═════ DATA SUPPLIED ═════

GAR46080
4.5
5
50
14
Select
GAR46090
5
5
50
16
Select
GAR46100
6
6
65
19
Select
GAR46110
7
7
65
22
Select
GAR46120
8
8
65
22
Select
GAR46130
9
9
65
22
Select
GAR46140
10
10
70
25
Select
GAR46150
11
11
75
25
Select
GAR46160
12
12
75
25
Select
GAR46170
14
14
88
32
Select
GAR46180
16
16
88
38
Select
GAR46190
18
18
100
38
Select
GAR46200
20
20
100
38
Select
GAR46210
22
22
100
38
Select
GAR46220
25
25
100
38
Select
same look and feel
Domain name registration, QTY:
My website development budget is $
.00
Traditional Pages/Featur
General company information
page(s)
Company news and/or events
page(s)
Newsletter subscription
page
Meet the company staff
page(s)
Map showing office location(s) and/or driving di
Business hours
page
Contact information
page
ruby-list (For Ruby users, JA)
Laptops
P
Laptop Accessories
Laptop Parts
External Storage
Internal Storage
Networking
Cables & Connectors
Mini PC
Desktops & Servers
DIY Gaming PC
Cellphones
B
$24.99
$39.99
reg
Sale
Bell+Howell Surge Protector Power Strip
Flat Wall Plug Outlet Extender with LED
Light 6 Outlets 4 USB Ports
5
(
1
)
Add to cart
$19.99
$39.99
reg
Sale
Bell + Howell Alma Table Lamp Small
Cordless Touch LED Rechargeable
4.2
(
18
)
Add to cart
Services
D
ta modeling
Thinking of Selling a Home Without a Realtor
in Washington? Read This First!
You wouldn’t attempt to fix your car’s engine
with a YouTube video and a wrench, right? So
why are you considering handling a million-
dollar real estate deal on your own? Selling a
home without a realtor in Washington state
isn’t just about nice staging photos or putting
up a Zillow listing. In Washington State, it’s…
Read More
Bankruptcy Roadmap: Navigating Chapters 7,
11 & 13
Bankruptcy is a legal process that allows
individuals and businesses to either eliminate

═════

**THE PROBLEM**
Beginning with the line that contains "up a Zillow", write out every line through the end of the entries above, exactly.

**WRITTEN SOLUTION**
up a Zillow listing. In Washington State, it’s…
Read More
Bankruptcy Roadmap: Navigating Chapters 7,
11 & 13
Bankruptcy is a legal process that allows
individuals and businesses to either eliminate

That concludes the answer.